# Round 5 — 3B Anchor-Count Scaling Sweep

**Repo:** https://huggingface.co/CK0607/cross-model-lora-prediction-3b
**Models:** X=`Qwen/Qwen2.5-3B-Instruct` → Y=`meta-llama/Llama-3.2-3B-Instruct`

## Recipe + anchors

LoRA recipe: r=16, alpha=32, targets=['q_proj', 'k_proj', 'v_proj', 'o_proj', 'gate_proj', 'up_proj', 'down_proj'], epochs=3.0, train=1500, bs=8, lr=0.0002, max_seq_len=512, bf16.
New Round 5 anchors trained under `round5/X` and `round5/Y`: `['aqua_rat_numeric', 'math_counting_easy', 'mawps', 'mbpp_sanitized', 'humaneval', 'conala_curated', 'medmcqa_easy', 'pubmedqa_pqal']`.
Drop list: `[]`.
R4 adapters were reused from the Modal volume; no R4 adapter was retrained.
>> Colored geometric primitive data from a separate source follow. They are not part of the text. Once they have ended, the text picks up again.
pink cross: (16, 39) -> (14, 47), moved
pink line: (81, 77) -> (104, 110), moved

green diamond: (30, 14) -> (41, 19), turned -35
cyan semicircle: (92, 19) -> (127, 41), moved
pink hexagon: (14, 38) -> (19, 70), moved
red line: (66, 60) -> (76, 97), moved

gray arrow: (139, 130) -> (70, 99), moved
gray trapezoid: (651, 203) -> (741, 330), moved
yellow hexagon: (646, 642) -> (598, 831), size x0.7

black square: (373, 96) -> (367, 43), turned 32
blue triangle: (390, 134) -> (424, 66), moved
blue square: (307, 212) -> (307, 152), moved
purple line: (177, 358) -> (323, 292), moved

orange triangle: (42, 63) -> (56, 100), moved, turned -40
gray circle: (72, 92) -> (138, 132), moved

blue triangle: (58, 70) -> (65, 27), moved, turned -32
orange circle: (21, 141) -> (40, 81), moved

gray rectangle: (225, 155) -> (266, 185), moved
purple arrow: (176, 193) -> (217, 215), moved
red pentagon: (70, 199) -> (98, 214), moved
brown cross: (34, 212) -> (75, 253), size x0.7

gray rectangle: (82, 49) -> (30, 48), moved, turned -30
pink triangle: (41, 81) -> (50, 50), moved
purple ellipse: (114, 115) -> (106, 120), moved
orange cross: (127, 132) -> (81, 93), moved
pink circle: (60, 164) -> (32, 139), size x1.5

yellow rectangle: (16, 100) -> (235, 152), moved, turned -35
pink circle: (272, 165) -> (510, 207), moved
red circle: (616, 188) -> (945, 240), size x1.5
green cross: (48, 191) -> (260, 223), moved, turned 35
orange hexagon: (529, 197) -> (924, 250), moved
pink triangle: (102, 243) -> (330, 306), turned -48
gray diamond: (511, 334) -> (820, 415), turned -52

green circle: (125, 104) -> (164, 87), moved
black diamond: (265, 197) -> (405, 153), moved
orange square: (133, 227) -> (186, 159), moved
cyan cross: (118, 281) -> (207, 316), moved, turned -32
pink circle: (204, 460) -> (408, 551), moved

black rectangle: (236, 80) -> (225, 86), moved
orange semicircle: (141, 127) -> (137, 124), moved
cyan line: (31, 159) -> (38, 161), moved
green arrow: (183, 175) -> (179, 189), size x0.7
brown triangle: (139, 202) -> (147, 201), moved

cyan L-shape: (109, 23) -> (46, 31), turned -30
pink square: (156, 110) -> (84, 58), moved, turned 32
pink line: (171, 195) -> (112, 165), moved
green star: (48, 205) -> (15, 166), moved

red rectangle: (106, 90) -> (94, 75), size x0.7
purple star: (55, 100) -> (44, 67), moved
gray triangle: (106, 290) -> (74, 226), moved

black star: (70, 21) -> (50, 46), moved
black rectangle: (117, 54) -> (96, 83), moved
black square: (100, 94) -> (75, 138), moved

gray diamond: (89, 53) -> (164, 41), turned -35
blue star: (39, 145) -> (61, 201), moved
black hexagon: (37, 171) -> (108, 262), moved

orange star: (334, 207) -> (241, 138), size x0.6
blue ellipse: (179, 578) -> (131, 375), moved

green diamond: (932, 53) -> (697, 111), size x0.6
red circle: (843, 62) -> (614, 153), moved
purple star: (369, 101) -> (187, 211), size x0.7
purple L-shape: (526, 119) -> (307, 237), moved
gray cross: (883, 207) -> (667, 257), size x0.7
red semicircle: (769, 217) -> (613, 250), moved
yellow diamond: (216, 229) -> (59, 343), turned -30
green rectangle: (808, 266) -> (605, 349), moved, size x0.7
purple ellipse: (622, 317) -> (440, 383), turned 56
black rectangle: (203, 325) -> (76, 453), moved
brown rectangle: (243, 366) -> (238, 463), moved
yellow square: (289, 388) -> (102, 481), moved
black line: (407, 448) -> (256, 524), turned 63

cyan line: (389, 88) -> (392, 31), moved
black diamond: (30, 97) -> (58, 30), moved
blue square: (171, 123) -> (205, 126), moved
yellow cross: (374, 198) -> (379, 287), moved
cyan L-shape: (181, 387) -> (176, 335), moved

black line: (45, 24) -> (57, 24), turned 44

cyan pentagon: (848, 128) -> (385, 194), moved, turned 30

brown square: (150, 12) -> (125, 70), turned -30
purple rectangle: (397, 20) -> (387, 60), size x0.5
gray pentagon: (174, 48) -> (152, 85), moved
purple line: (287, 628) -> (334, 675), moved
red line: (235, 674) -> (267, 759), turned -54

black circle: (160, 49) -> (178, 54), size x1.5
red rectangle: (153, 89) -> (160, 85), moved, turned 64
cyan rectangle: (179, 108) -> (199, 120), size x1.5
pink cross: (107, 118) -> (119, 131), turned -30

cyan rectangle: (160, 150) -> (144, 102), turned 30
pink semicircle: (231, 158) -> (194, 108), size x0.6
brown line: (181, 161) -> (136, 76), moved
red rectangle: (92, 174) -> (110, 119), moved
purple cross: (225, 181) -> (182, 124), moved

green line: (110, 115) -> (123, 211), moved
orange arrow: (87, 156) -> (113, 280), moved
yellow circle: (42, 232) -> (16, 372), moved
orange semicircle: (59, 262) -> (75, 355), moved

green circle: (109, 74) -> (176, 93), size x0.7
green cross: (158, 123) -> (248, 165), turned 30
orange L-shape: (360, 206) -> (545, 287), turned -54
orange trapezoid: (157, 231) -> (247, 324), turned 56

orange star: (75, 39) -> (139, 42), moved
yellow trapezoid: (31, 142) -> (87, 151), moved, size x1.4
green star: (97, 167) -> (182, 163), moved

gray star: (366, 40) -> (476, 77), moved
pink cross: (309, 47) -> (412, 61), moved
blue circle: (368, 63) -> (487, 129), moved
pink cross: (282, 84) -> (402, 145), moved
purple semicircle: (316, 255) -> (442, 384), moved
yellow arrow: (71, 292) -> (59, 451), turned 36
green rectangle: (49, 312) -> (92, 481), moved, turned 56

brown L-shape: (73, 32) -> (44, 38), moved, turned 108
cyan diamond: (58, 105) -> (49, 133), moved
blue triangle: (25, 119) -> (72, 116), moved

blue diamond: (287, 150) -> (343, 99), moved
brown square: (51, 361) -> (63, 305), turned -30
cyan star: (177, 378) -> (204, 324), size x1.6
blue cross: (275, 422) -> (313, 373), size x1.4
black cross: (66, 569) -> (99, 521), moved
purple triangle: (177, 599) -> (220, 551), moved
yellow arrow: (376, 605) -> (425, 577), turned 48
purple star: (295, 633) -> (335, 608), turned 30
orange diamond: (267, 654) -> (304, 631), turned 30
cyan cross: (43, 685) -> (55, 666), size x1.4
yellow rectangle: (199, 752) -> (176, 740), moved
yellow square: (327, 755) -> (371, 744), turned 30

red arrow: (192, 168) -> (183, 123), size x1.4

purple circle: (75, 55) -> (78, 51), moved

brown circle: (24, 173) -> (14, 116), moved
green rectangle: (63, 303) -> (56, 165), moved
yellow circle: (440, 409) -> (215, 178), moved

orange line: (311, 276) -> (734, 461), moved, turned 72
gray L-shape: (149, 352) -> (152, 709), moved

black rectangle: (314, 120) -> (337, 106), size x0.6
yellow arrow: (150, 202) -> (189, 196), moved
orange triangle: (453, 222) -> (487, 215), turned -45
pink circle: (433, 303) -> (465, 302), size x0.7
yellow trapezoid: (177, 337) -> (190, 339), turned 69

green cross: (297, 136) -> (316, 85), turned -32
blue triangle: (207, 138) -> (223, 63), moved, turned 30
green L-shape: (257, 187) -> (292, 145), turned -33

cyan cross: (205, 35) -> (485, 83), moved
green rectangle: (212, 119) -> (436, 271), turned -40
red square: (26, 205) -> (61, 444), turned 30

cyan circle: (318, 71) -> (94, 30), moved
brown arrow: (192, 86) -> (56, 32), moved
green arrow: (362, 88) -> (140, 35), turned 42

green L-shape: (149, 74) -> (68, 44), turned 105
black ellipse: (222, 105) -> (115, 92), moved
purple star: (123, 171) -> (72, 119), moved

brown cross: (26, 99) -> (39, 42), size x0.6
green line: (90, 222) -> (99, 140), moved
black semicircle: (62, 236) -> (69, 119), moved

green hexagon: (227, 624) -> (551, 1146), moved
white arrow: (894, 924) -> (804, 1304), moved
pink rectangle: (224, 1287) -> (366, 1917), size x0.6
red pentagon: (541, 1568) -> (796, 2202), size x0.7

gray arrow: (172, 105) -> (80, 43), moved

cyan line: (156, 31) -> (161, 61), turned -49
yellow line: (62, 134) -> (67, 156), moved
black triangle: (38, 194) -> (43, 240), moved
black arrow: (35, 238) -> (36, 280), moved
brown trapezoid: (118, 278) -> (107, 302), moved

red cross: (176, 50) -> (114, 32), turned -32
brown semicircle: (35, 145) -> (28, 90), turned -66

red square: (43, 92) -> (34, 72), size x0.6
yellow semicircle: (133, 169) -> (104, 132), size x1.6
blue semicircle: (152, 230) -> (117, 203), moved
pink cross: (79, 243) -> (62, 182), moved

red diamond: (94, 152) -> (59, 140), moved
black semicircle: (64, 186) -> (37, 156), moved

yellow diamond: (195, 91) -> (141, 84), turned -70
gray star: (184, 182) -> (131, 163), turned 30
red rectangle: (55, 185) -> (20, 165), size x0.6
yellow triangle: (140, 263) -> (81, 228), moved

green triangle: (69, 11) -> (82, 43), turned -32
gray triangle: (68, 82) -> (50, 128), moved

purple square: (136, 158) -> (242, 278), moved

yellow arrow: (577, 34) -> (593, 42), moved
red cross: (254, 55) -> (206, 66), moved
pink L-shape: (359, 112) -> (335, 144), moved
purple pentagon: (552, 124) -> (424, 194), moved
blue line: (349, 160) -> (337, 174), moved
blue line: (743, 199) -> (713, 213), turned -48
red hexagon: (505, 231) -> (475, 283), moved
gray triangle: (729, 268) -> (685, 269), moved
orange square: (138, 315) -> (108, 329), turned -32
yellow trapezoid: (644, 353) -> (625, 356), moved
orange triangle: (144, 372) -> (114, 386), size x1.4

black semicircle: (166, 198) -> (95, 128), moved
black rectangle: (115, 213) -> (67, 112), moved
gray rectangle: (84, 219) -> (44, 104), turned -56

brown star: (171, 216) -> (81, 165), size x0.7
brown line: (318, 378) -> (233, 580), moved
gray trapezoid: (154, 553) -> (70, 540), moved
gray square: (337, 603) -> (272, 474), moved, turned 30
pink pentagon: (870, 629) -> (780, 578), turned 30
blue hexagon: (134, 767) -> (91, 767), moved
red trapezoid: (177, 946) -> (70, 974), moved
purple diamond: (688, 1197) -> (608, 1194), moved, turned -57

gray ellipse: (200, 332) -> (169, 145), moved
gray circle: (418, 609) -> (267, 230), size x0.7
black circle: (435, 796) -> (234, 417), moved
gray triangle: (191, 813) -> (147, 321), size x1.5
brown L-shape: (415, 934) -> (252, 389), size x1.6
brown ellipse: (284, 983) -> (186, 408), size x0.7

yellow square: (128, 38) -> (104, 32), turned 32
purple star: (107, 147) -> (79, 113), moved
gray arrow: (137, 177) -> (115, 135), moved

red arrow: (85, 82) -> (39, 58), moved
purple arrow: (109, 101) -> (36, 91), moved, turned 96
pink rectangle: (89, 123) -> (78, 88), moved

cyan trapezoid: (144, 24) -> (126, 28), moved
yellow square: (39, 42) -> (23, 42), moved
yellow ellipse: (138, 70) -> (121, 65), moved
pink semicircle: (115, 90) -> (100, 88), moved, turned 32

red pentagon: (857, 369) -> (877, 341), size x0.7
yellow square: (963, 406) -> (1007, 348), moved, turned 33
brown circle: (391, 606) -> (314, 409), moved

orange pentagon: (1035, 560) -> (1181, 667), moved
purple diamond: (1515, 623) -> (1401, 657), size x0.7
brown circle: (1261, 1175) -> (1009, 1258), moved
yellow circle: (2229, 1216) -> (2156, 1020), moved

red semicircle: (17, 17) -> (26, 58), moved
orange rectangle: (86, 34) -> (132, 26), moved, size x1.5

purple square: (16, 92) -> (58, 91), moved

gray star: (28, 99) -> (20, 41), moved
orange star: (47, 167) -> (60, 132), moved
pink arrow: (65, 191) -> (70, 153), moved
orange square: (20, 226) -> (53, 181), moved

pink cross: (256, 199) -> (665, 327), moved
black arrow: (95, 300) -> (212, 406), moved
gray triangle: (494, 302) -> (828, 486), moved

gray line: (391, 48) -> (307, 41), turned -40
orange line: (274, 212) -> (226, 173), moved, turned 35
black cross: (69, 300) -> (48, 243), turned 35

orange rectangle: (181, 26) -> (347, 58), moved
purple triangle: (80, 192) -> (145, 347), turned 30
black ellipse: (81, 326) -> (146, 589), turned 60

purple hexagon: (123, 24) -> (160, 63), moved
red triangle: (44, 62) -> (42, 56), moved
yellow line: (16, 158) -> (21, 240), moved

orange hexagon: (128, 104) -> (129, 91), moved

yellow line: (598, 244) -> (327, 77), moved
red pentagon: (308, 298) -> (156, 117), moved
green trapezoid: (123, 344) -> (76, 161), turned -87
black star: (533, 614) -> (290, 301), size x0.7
## Scaling table — gap_recovered mean ± std over 5 stratified seeds

| N | mean | global_ridge | topk8_global_ridge |
|---:|---:|---:|---:|
| 4 | -0.058 ± 0.176 | 0.188 ± 0.012 | 0.188 ± 0.012 |
| 8 | -0.140 ± 0.161 | 0.201 ± 0.012 | 0.201 ± 0.012 |
| 12 | -0.062 ± 0.120 | 0.208 ± 0.008 | 0.208 ± 0.008 |
| 16 | -0.010 ± 0.088 | 0.212 ± 0.006 | 0.212 ± 0.006 |
| 24 | 0.024 ± 0.000 | 0.218 ± 0.000 | 0.216 ± 0.000 |

## Figure

![3B anchor-count scaling](figures/exp_scaling_3b.png)

## Interpretation

Top-K beats global_ridge at small N=4 (0.188 vs 0.188) and flattens by N=8.
Across N, the mean baseline ranges -0.140–0.024, while the best learned curve reaches 0.218 gap recovered.